Charter on death: Religious conscience, legislation


charter on death  religious conscience  legislation

Should the law accommodate religious conscience in the definition of death? 

That question was the essence of the recent Ontario Court of Appeal (ONCA) McKitty decision (McKitty (Litigation guardian of) v. Hayani 2019 ONCA 805) written by Justice Bradley Miller on behalf of the unanimous court. 

Taquisha McKitty, 27, was on life support for several months. Even though her body’s organs were capable of continuing all normal functions, the fact remained she was brain dead (as defined by a total loss of neurological function). Ontario does not have any legislation that defines death, but statutory references are premised on the medical profession and common law definition.

Her parents challenged the constitutionality of those definitions through an action against the physician who signed the death certificate. The challenge was based on McKitty’s Christian belief that death does not occur until the heart stops beating and hence that to remove her from life support would constitute intentional killing. 

The lower court ruled that the Charter did not apply as the physician was a private party, not a state actor. After arguments were made at the Court of Appeal, McKitty’s heart stopped beating and the appeal became moot. However, the ONCA held it necessary to address the methodology of applying “Charter values” to the development of the common law and to clarify the definition of death in common law. I only have space in this piece to consider the latter question.

On the common law definition of death, the court declared, “Who the common law ought to regard as a human being — a bearer  of legal rights — is inescapably a question of justice, informed but not ultimately determined by current medical practice, bioethics, moral philosophy and other disciplines.” Thus, the common law does not simply defer the legal definition of death to the medical profession but considers a much richer and fuller analysis. As the court observed, “the enquiry is not ultimately technical or scientific: it is evaluative.” 

This reassertion of the law’s sensitivity to human uniqueness as more than the sum of our parts is refreshing. For far too long, our materialist society has ignored the deeper meanings and purposes of human life. It may be trite to say that we are not what we wear, do, or own — we have meaning because we are. Just exactly who and what we are is the subject of rich engagement with the very disciplines the court noted. 

Recognizing that life cannot be reduced to mere technicalities or scientific measurements gets us to the matter of religious conscience and death under the Charter. The lower court denied that McKitty had Charter rights because she was physically incapable of exercising rights and the framers of the Charter did not intend it to apply to “brain-dead patients.”

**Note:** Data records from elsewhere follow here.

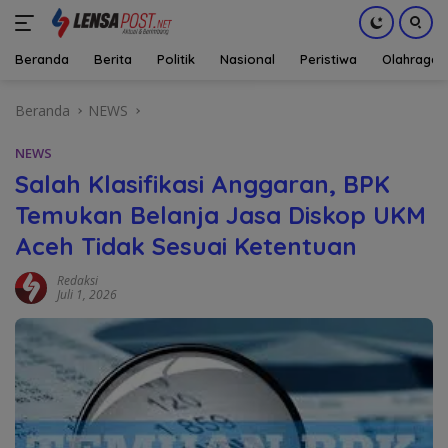
Beranda
Berita
Politik
Nasional
Peristiwa
Olahraga
Langsung
Beranda
NEWS
ke
konten
NEWS
Salah Klasifikasi Anggaran, BPK
Temukan Belanja Jasa Diskop UKM
Aceh Tidak Sesuai Ketentuan
Redaksi
Juli 1, 2026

This position, in my view, works only from a lens that does not appreciate the inherent dignity and value of all human life. It is a mechanical view that can lead to serious problems. As Justice Miller held, the rejection was too broad. 

“A great many persons,” observed Justice Miller, “by reason of immaturity, decline, or other physical or mental impairment, have little or no present ability to exercise many, if not most, of the rights and freedoms guaranteed by the Charter. These impairments have no bearing on their status as subjects of Charter rights. Furthermore, at least some of the Charter rights protect not only one’s interest in doing, but simply in being.

“The rights govern how one is to be treated by others. These include, for example, the right not to be deprived of life and the right to equal benefit of the law.” Indeed. And, as to the notion of what was intended, Justice Miller held that the presumption of the Charter language must be given an inclusive meaning — “Denying the opportunity to make the argument, on the basis of a criterion whose constitutionality is the subject of the litigation, begs the question that is in dispute.”

I suspect this decision will generate significant discussion on many fronts, but its anthropocentric concerns regarding death are a welcomed addition to Charter jurisprudence. And, I might add, the willingness to address religious conscience in future cases of this type is step in the right direction.